Consider a nondivergence form elliptic operator \(L =\sum_{i,j=1}^d a_{ij}(x) \partial_i \partial_j\), where \(d \geq 2\), \(\partial_i= \partial / \partial x_i\), and the symmetric matrix \(A(x) = ( a_{ij}(x))\) satisfies the condition \[ \lambda I \leq A(x) \leq \Lambda I, \qquad x \in {\mathbb R}^d, \tag \(*\) \] for some constants \(\lambda, \Lambda\) with \(0< \lambda < \Lambda < \infty\). Motivated by the estimation problem of the solution to parabolic equation with \(L\) naturally arising in finance, the authors introduce a new technique to study the \(L\)-diffusion \(X_L(t)\). The basis of the technique consists in estimation of the escape probability of \(X_L(t)\) from \((d-1)\)-dimensional manifolds, and also in comparison of the behaviors of random walks induced by the diffusion to that of random walks induced by Brownian motion. Moreover, another peculiar feature of this paper is that the comparison is implemented in terms of only \(\lambda\), \(\Lambda\) in \((*)\), implying that it is free from dependence on the degree of oscillation of \(A(x)\). In other words, the authors study the diffusion \(X_L(t)\) by using only the knowledge that the local variance of the process is bounded above and below. More precisely, let \(\chi_{U(r)}\) be the characteristic function of \(r\)-neighborhood \(U(r)\) of a \((d-1)\)-dimensional \(C^{1,\alpha}\)-manifold with radius \(r < R\), and \(w_r(x)\) be the solution of the Dirichlet problem \(-Lw= \chi_{U(r)}\) for \(|x |< R\) and \(w = 0\) on \(|x |= R\).
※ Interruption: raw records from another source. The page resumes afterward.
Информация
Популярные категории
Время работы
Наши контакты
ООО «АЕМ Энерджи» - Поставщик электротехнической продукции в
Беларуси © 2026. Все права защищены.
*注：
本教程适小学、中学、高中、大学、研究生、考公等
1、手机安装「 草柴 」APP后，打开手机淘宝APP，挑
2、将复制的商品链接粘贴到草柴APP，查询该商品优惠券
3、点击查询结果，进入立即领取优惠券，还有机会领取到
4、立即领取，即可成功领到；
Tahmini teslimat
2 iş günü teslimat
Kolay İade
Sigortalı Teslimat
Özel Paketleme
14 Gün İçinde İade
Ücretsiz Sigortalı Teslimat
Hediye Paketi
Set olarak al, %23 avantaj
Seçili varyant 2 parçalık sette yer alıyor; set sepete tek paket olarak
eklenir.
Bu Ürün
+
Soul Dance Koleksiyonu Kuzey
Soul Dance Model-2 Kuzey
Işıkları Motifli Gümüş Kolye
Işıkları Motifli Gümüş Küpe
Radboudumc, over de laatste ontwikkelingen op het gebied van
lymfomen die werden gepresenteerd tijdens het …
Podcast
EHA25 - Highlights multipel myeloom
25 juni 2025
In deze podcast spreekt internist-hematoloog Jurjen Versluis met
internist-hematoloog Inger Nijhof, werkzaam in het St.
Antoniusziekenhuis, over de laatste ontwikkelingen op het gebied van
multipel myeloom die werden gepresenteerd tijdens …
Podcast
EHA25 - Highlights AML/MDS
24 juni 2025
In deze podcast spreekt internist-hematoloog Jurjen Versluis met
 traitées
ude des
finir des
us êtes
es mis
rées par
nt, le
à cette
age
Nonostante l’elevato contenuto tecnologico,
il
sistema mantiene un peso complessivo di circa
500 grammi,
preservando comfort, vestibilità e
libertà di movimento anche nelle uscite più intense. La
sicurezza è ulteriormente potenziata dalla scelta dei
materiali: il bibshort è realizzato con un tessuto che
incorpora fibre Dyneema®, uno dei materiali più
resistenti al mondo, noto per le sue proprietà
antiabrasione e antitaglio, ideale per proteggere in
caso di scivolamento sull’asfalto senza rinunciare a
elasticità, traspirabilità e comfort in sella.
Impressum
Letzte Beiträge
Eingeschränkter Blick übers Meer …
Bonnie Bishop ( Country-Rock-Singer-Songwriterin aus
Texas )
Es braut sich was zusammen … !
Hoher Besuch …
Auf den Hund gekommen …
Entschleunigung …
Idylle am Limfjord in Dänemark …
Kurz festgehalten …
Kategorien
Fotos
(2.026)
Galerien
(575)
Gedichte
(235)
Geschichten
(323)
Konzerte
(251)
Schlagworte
Then \(w_r(x)\) is the expected time that the diffusion process \(X_L(t)\) started at \(x\) spends in \(U(r)\) before exiting the disc \(|x |\leq R\). The first theorem says that there is a constant \(C\) depending only on \(d\) and the uniform ellipticity constants \(\lambda, \Lambda\) of \((*)\) such that \[ \|w \|_{\infty}\leq C R r.\tag \(**\) \] It is interesting to note that \((**)\) is much better than the estimate \[ \|w \|_{\infty}\leq C R^{2-1/d} r^{1/d} \tag \(***\) \] given by the Alexandroff-Bakelman-Pucci inequality [cf. \textit{D. Gilbarg} and \textit{N. S. Trudinger}, ``Elliptic partial differential equations of second order'' (1983; Zbl 0562.35001)], and also that for the case of Lipschitz manifolds \((***)\) remains valid while \((**)\) fails to hold.